### Problem requirements
Your reply must contain exactly the lines running from the one with "Wrap output in <instances>...</instances>. Segment" to the last line of the entries below, both included, and no other lines.

+===+

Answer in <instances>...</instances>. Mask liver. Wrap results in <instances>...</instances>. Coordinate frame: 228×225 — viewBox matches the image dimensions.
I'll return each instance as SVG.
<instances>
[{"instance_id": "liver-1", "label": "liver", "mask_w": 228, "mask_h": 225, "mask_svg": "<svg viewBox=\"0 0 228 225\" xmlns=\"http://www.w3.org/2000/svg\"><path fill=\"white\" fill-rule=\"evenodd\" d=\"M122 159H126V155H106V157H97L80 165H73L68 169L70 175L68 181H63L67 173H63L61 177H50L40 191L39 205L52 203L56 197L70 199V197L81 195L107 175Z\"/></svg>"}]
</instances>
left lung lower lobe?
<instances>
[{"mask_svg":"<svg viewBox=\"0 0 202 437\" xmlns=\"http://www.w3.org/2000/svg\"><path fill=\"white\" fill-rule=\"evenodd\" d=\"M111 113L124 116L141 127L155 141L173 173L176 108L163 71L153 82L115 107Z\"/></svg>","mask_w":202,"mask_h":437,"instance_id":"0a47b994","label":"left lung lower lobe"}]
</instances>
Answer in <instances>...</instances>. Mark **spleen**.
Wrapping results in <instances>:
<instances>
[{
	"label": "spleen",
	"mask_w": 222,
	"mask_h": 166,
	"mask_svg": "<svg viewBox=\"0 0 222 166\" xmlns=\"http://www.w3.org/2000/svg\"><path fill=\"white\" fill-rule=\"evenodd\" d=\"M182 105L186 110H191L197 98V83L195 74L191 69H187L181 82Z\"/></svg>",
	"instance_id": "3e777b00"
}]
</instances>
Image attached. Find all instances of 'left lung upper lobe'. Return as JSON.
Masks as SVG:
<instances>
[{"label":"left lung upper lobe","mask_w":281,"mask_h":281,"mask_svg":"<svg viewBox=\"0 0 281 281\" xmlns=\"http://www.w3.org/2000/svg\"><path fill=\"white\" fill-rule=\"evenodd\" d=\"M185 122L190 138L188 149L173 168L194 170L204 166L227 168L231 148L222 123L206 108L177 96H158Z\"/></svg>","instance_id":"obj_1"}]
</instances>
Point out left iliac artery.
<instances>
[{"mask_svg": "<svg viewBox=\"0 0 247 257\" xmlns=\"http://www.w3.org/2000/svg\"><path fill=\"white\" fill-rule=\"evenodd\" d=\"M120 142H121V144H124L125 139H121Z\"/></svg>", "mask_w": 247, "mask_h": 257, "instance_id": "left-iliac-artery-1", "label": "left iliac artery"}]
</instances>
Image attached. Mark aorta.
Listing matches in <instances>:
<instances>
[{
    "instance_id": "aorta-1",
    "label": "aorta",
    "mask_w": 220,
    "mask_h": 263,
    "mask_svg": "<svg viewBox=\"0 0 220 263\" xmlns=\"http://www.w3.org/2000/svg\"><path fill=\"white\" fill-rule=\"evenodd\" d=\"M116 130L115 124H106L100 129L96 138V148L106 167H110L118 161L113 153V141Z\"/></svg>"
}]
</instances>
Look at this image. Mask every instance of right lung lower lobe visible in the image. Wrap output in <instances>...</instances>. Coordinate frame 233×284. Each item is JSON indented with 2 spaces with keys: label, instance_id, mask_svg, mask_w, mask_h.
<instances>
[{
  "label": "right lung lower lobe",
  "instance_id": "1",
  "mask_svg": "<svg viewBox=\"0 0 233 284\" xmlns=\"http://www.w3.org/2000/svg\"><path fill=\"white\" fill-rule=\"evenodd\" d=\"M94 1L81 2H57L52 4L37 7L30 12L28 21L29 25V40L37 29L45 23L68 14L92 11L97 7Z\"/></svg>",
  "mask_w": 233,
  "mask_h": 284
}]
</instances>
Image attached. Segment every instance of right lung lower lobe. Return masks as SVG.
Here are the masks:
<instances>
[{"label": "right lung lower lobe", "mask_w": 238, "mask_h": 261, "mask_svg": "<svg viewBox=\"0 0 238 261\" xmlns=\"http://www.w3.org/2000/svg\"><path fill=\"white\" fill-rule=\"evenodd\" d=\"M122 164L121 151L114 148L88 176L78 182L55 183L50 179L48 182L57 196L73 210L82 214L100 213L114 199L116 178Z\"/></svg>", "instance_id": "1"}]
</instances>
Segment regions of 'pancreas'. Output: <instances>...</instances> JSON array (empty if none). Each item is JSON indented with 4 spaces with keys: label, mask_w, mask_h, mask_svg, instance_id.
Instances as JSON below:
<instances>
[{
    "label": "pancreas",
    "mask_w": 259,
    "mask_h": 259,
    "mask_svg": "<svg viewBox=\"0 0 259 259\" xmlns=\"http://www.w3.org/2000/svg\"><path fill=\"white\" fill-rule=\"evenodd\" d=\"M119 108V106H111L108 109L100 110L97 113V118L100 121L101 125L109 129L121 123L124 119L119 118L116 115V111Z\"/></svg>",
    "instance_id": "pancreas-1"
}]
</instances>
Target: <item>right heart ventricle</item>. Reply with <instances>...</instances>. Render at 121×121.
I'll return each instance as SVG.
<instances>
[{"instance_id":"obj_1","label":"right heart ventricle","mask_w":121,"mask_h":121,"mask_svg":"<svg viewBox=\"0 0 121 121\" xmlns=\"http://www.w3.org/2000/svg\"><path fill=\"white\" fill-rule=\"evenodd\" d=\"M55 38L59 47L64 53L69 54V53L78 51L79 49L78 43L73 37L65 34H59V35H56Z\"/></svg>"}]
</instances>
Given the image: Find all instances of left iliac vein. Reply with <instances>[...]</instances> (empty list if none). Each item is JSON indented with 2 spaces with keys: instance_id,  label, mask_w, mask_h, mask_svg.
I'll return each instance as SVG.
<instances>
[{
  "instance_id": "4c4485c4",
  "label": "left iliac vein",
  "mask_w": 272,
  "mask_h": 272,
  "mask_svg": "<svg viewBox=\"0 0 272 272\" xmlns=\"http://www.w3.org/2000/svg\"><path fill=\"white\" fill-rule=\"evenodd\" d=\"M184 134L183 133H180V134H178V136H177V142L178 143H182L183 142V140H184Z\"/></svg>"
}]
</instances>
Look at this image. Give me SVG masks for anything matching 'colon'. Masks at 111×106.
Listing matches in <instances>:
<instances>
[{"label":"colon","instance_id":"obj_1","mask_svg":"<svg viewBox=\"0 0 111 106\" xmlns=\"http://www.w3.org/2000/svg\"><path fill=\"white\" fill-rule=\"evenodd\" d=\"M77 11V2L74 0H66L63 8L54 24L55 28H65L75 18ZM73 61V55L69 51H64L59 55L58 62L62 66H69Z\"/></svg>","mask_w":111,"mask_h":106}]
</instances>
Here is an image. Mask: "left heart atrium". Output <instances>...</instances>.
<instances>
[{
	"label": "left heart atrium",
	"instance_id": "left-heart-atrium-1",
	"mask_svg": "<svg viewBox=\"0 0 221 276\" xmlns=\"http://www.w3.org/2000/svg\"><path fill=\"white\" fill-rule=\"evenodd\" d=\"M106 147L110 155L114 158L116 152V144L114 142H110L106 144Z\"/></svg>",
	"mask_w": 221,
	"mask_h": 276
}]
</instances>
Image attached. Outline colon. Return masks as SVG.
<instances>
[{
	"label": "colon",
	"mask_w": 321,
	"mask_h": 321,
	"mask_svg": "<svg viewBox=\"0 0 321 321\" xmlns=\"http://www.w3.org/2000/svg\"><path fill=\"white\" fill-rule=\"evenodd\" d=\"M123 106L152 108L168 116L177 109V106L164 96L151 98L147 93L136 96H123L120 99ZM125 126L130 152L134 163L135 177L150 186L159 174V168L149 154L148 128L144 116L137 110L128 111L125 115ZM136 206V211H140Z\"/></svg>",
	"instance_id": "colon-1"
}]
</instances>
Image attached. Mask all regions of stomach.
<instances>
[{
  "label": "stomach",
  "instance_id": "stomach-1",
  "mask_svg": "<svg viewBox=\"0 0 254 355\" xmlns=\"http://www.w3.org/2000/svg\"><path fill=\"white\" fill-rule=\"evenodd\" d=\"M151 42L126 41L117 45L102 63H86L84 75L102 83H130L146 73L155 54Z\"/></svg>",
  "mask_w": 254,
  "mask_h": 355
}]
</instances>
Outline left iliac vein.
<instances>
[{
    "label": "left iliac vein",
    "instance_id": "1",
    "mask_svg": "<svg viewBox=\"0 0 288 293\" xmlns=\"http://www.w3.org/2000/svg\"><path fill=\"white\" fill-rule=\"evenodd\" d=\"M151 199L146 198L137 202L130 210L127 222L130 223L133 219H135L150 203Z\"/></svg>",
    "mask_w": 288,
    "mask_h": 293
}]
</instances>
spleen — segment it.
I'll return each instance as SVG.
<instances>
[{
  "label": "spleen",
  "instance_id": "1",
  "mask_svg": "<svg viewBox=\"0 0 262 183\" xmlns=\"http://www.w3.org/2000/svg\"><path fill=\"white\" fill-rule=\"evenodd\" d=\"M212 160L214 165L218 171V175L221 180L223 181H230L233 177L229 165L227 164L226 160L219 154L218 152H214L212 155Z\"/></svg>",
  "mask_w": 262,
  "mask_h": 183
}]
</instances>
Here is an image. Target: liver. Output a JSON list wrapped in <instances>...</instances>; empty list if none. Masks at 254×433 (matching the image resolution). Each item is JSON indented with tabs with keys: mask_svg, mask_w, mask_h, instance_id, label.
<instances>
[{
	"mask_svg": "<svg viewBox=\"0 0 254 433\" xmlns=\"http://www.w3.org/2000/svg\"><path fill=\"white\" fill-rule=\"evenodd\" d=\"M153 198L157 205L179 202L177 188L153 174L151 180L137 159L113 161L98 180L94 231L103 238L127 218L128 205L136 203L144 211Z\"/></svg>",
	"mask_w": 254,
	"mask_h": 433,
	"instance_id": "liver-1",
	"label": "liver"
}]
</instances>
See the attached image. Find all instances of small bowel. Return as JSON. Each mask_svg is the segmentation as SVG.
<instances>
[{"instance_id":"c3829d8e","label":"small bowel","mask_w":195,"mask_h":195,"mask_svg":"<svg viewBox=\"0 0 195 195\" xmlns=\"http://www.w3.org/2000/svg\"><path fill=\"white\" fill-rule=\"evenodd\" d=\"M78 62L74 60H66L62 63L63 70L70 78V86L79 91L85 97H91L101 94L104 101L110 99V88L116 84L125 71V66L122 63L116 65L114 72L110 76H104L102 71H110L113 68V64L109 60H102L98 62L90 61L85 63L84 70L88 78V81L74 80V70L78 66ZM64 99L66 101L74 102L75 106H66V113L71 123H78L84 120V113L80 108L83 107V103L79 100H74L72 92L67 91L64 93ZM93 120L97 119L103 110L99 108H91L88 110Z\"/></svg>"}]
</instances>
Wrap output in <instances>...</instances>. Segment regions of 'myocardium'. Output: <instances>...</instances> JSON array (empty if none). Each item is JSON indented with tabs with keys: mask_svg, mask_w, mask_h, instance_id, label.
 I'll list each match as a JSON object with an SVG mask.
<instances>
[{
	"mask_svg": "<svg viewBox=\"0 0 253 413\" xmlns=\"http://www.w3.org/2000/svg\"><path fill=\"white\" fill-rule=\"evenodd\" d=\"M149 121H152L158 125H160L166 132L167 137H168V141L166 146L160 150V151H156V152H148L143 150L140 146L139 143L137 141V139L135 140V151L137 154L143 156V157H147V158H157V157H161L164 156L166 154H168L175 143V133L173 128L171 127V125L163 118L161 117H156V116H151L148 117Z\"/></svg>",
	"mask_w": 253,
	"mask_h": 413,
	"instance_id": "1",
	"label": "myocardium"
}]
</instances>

+===+

### Task answer
Wrap output in <instances>...</instances>. Segment regions of 'myocardium'. Output: <instances>...</instances> JSON array (empty if none). Each item is JSON indented with tabs with keys: mask_svg, mask_w, mask_h, instance_id, label.
 I'll list each match as a JSON object with an SVG mask.
<instances>
[{
	"mask_svg": "<svg viewBox=\"0 0 253 413\" xmlns=\"http://www.w3.org/2000/svg\"><path fill=\"white\" fill-rule=\"evenodd\" d=\"M149 121H152L158 125H160L166 132L167 137H168V141L166 146L160 150V151H156V152H148L143 150L140 146L139 143L137 141V139L135 140V151L137 154L143 156V157H147V158H157V157H161L164 156L166 154H168L175 143V133L173 128L171 127V125L163 118L161 117H156V116H151L148 117Z\"/></svg>",
	"mask_w": 253,
	"mask_h": 413,
	"instance_id": "1",
	"label": "myocardium"
}]
</instances>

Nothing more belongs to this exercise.